Dataset items =>
------------------------------------

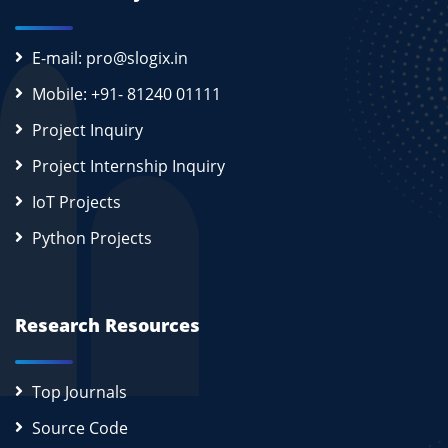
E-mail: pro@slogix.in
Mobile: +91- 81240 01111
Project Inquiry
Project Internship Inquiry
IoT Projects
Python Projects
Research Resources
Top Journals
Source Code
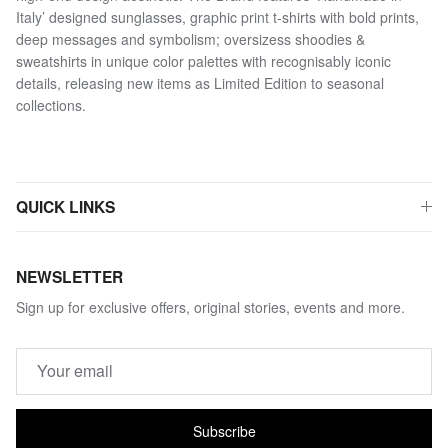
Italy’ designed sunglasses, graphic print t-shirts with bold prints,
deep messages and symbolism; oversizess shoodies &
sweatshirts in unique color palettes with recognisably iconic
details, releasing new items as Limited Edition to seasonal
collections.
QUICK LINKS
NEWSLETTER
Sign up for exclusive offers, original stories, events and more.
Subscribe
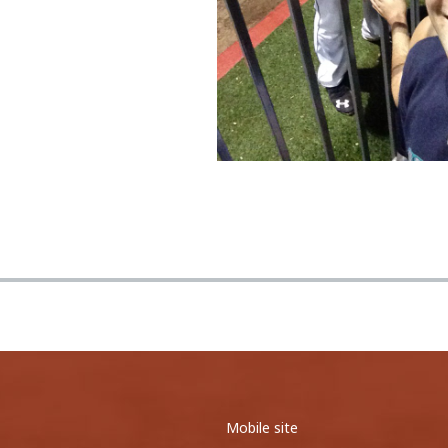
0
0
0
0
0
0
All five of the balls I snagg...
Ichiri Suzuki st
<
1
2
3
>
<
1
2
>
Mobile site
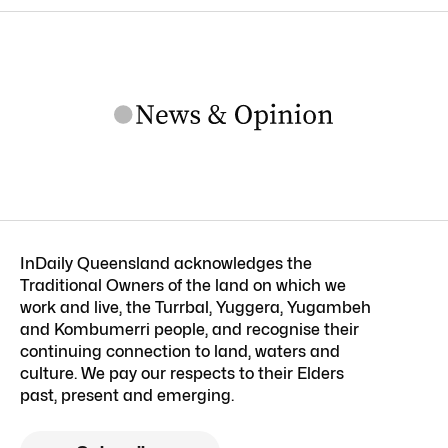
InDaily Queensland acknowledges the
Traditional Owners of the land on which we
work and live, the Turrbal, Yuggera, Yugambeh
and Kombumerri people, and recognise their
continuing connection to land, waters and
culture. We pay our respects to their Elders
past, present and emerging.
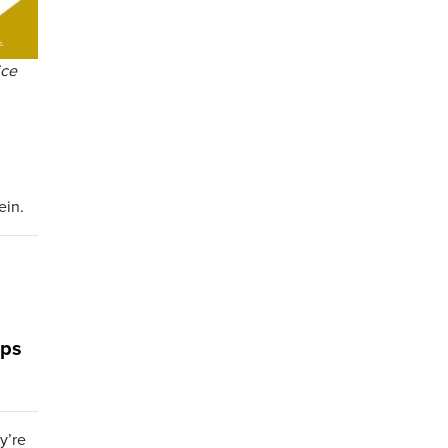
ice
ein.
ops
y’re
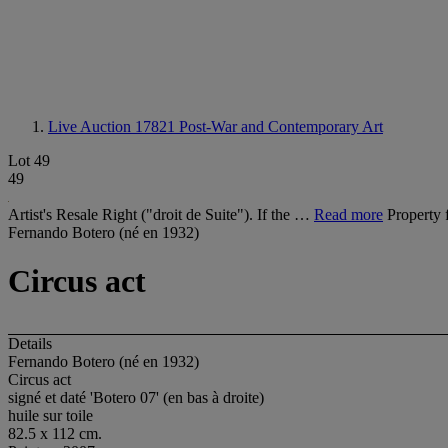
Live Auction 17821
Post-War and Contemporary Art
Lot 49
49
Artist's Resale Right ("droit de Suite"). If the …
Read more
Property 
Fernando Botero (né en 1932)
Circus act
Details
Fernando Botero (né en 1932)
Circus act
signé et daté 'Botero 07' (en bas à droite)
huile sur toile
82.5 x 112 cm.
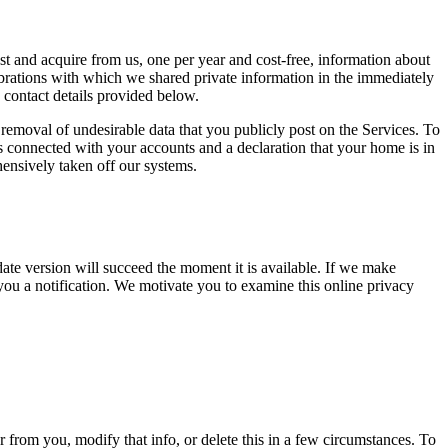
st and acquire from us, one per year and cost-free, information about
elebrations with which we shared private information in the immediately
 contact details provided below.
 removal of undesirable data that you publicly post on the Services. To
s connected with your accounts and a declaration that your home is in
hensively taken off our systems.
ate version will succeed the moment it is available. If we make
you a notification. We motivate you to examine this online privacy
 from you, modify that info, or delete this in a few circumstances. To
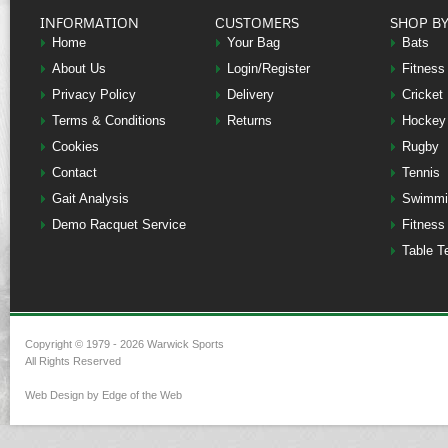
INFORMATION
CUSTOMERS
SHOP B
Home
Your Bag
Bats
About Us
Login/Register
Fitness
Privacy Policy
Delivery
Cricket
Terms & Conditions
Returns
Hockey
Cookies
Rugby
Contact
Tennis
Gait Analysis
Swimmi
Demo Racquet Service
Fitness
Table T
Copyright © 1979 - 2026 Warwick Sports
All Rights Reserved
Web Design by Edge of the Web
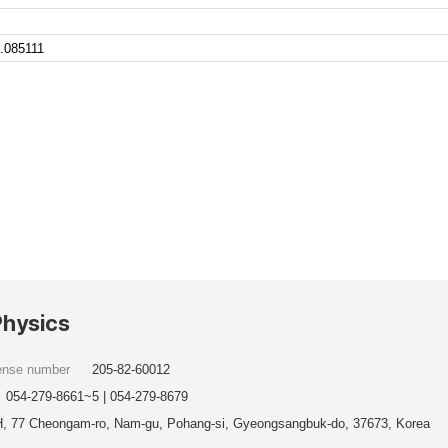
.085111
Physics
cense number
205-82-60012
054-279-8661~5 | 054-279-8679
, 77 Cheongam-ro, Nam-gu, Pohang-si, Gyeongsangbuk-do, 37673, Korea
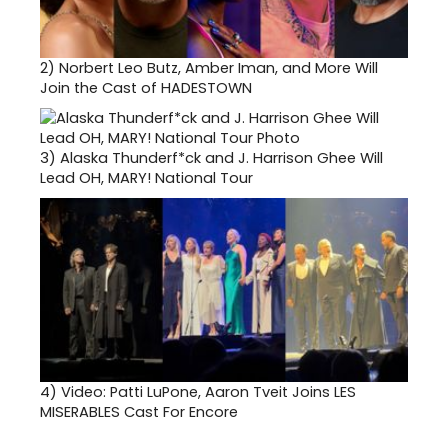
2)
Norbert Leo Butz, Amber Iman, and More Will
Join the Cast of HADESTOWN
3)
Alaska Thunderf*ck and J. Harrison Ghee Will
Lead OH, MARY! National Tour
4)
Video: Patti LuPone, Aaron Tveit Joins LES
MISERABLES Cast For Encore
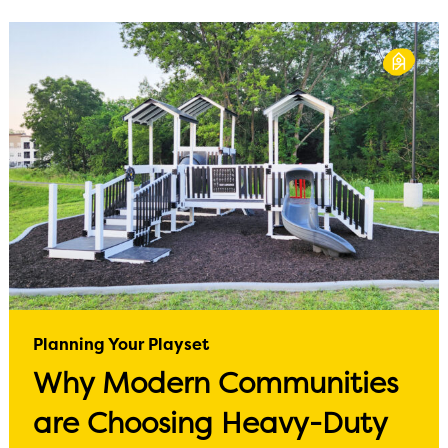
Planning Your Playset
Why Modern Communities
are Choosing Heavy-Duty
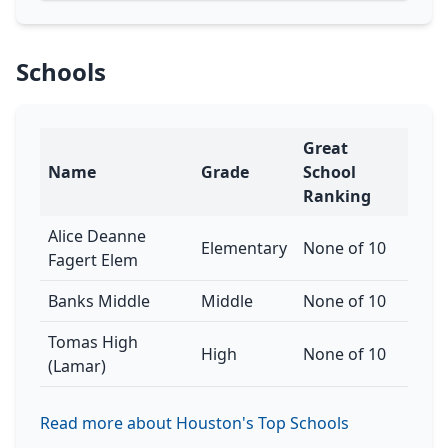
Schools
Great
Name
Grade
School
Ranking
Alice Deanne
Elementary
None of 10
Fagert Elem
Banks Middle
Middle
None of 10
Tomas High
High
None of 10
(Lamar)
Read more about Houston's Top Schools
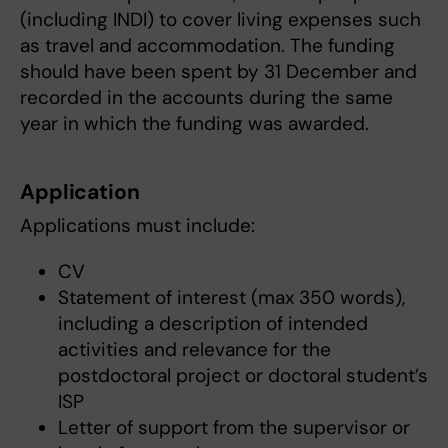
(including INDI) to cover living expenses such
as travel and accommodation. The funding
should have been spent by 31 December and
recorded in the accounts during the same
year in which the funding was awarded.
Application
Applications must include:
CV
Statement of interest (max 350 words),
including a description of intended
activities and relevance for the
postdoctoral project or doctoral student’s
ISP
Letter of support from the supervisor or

------------------------------------

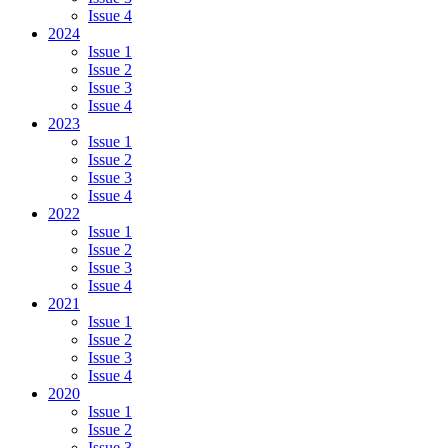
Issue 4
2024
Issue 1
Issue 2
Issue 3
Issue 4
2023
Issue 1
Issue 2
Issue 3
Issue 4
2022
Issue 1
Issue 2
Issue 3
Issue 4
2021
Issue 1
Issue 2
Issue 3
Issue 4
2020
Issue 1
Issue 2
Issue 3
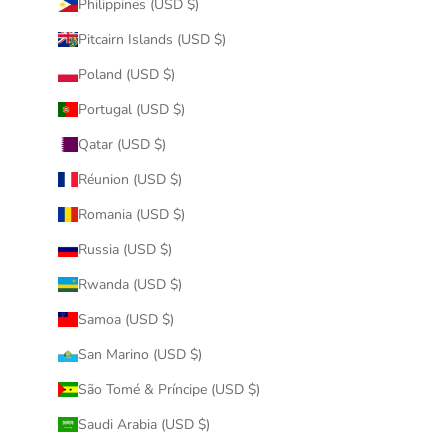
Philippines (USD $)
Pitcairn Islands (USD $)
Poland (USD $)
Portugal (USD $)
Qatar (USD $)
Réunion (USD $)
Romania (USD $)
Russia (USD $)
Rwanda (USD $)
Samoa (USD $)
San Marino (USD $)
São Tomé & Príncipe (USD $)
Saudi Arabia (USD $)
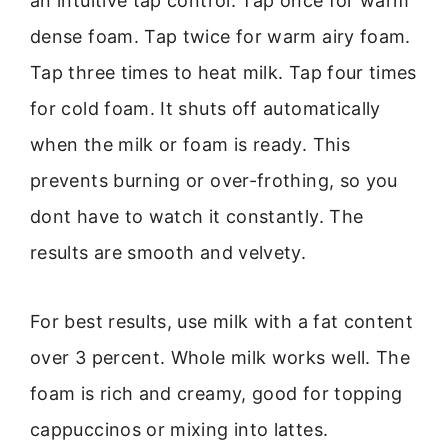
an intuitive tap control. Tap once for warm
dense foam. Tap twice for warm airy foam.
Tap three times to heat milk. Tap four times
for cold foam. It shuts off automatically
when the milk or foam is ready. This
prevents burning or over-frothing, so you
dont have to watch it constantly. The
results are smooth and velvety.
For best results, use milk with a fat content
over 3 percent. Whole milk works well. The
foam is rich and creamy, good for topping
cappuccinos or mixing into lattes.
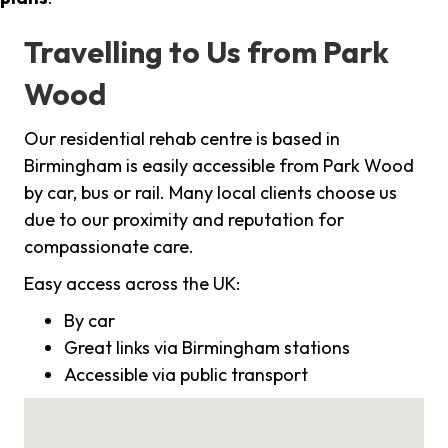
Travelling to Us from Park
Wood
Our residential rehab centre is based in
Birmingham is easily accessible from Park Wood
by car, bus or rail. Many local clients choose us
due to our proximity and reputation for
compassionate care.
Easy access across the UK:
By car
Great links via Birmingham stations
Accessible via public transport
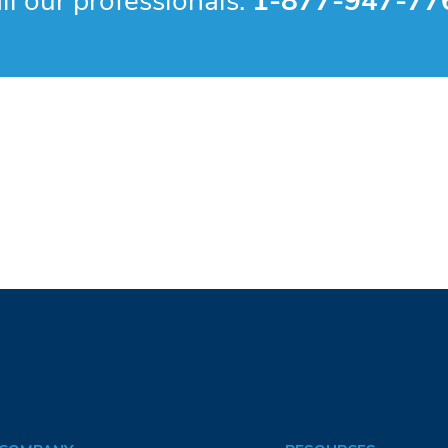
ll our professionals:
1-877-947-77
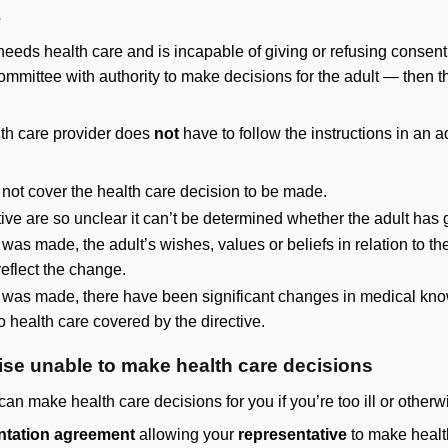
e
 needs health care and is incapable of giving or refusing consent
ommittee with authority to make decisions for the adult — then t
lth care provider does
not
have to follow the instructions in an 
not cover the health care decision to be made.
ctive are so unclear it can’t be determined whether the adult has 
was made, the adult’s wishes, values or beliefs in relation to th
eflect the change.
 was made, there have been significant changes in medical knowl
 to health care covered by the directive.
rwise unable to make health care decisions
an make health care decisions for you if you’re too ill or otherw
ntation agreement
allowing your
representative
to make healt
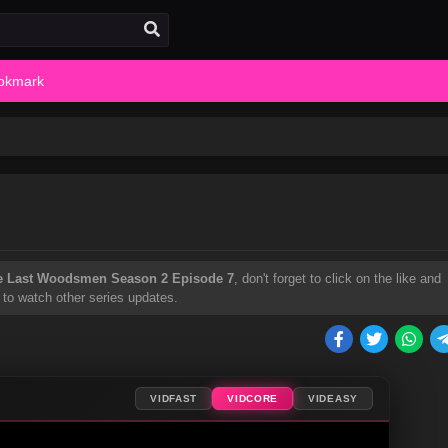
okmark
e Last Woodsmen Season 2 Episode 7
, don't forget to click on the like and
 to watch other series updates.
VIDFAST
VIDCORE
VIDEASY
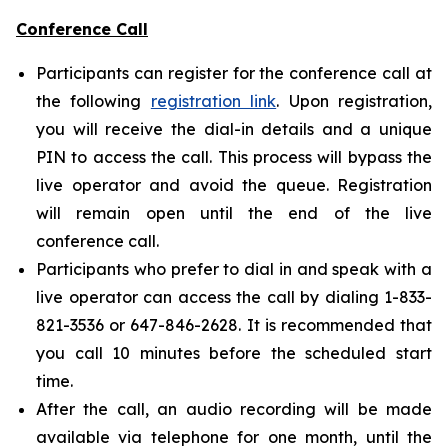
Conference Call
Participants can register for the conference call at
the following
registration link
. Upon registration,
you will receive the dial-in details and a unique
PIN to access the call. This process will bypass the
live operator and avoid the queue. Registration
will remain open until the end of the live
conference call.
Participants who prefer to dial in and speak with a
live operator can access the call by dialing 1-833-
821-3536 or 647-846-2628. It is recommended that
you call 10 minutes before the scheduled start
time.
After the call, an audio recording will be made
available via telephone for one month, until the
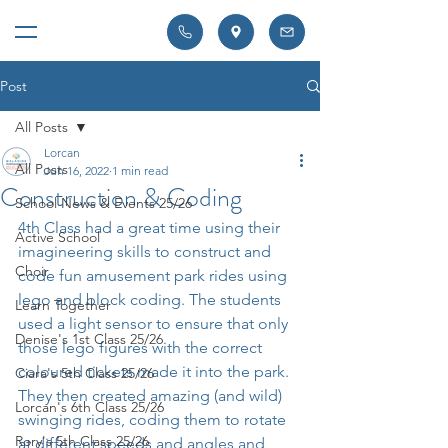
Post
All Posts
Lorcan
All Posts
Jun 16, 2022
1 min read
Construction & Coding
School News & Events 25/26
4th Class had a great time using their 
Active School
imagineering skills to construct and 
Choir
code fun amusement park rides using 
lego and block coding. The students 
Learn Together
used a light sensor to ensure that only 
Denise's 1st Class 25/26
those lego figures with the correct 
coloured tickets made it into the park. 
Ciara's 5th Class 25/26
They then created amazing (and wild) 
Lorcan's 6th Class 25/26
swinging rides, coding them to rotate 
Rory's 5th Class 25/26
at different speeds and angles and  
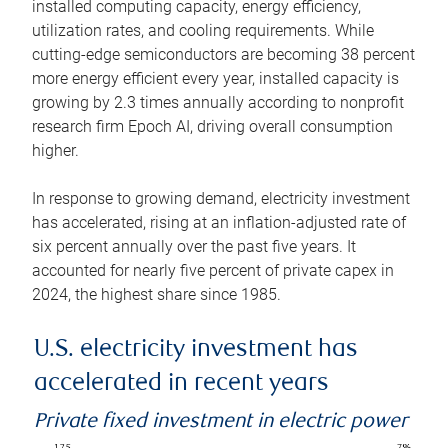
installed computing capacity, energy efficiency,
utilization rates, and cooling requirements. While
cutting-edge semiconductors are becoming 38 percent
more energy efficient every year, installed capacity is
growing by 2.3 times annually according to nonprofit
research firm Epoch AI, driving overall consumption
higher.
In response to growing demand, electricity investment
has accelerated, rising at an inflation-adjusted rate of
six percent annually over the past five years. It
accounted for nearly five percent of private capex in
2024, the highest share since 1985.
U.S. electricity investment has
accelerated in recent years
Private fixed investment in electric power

------------------------------------

In the data above, which lines have "investment"? Report each of them.

In response to growing demand, electricity investment
U.S. electricity investment has
Private fixed investment in electric power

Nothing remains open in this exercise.